(Dataset records)
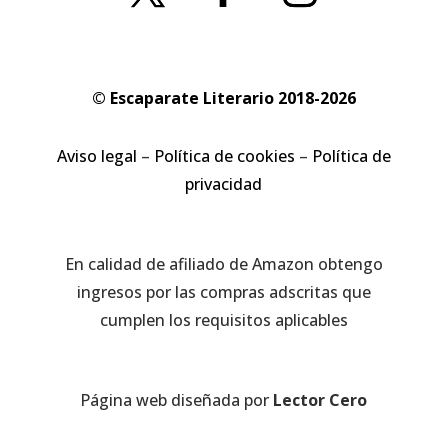
© Escaparate Literario 2018-2026
Aviso legal
–
Política de cookies
–
Política de
privacidad
En calidad de afiliado de Amazon obtengo
ingresos por las compras adscritas que
cumplen los requisitos aplicables
Página web diseñada por
Lector Cero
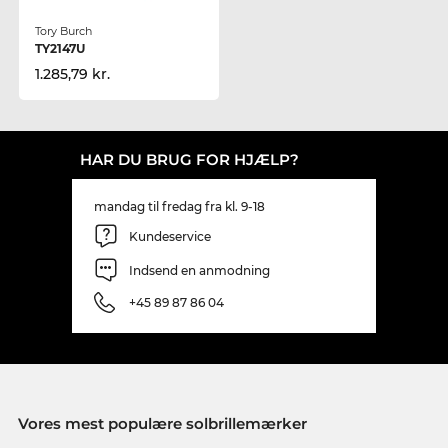
Tory Burch
TY2147U
1.285,79 kr.
HAR DU BRUG FOR HJÆLP?
mandag til fredag fra kl. 9-18
Kundeservice
Indsend en anmodning
+45 89 87 86 04
Vores mest populære solbrillemærker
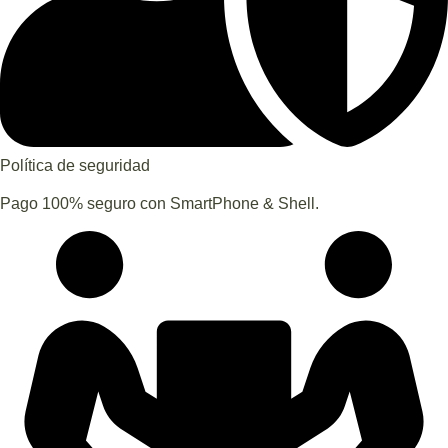
Política de seguridad
Pago 100% seguro con SmartPhone & Shell.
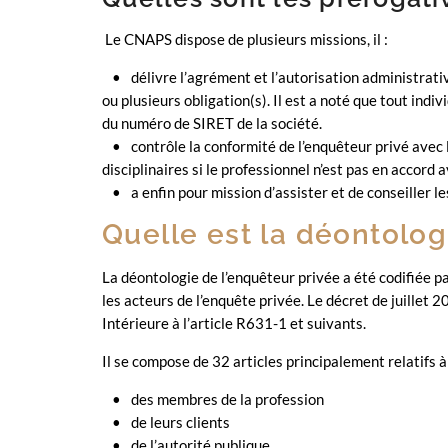
Le CNAPS dispose de plusieurs missions, il :
délivre l’agrément et l’autorisation administrat
ou plusieurs obligation(s). Il est a noté que tout indi
du numéro de SIRET de la société.
contrôle la conformité de l’enquêteur privé avec 
disciplinaires si le professionnel n’est pas en accord 
a enfin pour mission d’assister et de conseiller l
Quelle est la déontolog
La déontologie de l’enquêteur privée a été codifiée p
les acteurs de l’enquête privée. Le décret de juillet 
Intérieure à l’article R631-1 et suivants.
Il se compose de 32 articles principalement relatifs à
des membres de la profession
de leurs clients
de l’autorité publique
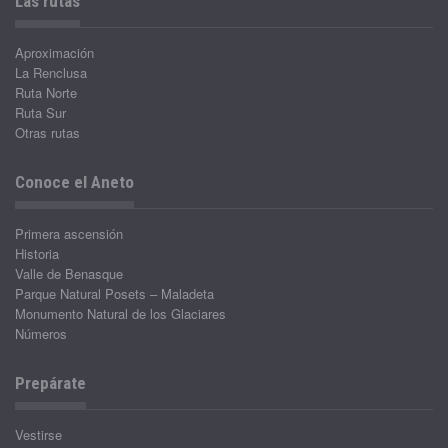
Las rutas
Aproximación
La Renclusa
Ruta Norte
Ruta Sur
Otras rutas
Conoce el Aneto
Primera ascensión
Historia
Valle de Benasque
Parque Natural Posets – Maladeta
Monumento Natural de los Glaciares
Números
Prepárate
Vestirse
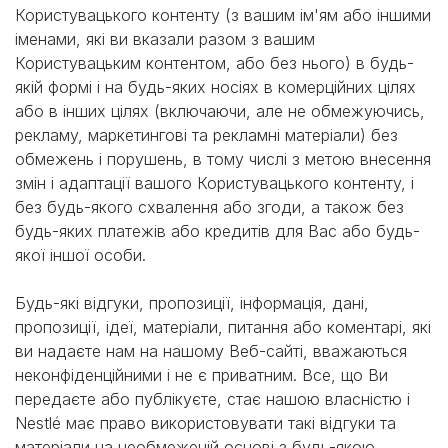
Користувацького контенту (з вашим ім'ям або іншими
іменами, які ви вказали разом з вашим
Користувацьким контентом, або без нього) в будь-
якій формі і на будь-яких носіях в комерційних цілях
або в інших цілях (включаючи, але не обмежуючись,
рекламу, маркетингові та рекламні матеріали) без
обмежень і порушень, в тому числі з метою внесення
змін і адаптації вашого Користувацького контенту, і
без будь-якого схвалення або згоди, а також без
будь-яких платежів або кредитів для Вас або будь-
якої іншої особи.
Будь-які відгуки, пропозиції, інформація, дані,
пропозиції, ідеї, матеріали, питання або коментарі, які
ви надаєте нам на нашому Веб-сайті, вважаються
неконфіденційними і не є приватним. Все, що Ви
передаєте або публікуєте, стає нашою власністю і
Nestlé має право використовувати такі відгуки та
матеріали на необмеженій основі з будь-якою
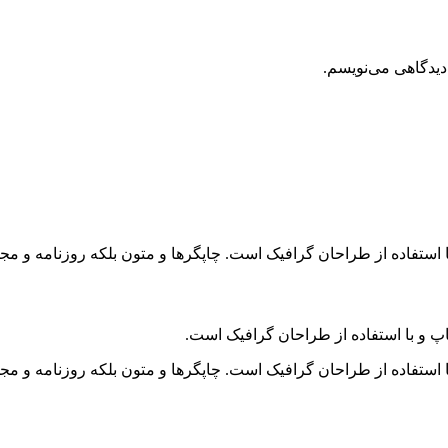
دیدگاهی می‌نویسم.
 استفاده از طراحان گرافیک است. چاپگرها و متون بلکه روزنامه و م
پ و با استفاده از طراحان گرافیک است.
 استفاده از طراحان گرافیک است. چاپگرها و متون بلکه روزنامه و م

--- Your task ---
Reproduce every record above word for word. Leave the pictures out.

--- The completed task ---
© Escaparate Literario 2018-2026
Aviso legal
–
Política de cookies
–
Política de
privacidad
En calidad de afiliado de Amazon obtengo
ingresos por las compras adscritas que
cumplen los requisitos aplicables
Página web diseñada por
Lector Cero
Tory Burch
TY2147U
1.285,79 kr.
HAR DU BRUG FOR HJÆLP?
mandag til fredag fra kl. 9-18
Kundeservice
Indsend en anmodning
+45 89 87 86 04
Vores mest populære solbrillemærker
Política de seguridad
Pago 100% seguro con SmartPhone & Shell.
Le CNAPS dispose de plusieurs missions, il :
délivre l’agrément et l’autorisation administrat
ou plusieurs obligation(s). Il est a noté que tout indi
du numéro de SIRET de la société.
contrôle la conformité de l’enquêteur privé avec 
disciplinaires si le professionnel n’est pas en accord 
a enfin pour mission d’assister et de conseiller l
Quelle est la déontolog
La déontologie de l’enquêteur privée a été codifiée p
les acteurs de l’enquête privée. Le décret de juillet 
Intérieure à l’article R631-1 et suivants.
Il se compose de 32 articles principalement relatifs à
des membres de la profession
de leurs clients
de l’autorité publique
Las rutas
Aproximación
La Renclusa
Ruta Norte
Ruta Sur
Otras rutas
Conoce el Aneto
Primera ascensión
Historia
Valle de Benasque
Parque Natural Posets – Maladeta
Monumento Natural de los Glaciares
Números
Prepárate
Vestirse
Користувацького контенту (з вашим ім'ям або іншими
іменами, які ви вказали разом з вашим
Користувацьким контентом, або без нього) в будь-
якій формі і на будь-яких носіях в комерційних цілях
або в інших цілях (включаючи, але не обмежуючись,
рекламу, маркетингові та рекламні матеріали) без
обмежень і порушень, в тому числі з метою внесення
змін і адаптації вашого Користувацького контенту, і
без будь-якого схвалення або згоди, а також без
будь-яких платежів або кредитів для Вас або будь-
якої іншої особи.
Будь-які відгуки, пропозиції, інформація, дані,
пропозиції, ідеї, матеріали, питання або коментарі, які
ви надаєте нам на нашому Веб-сайті, вважаються
неконфіденційними і не є приватним. Все, що Ви
передаєте або публікуєте, стає нашою власністю і
Nestlé має право використовувати такі відгуки та
матеріали на необмеженій основі з будь-якою
دیدگاهی می‌نویسم.
 استفاده از طراحان گرافیک است. چاپگرها و متون بلکه روزنامه و م
پ و با استفاده از طراحان گرافیک است.
 استفاده از طراحان گرافیک است. چاپگرها و متون بلکه روزنامه و م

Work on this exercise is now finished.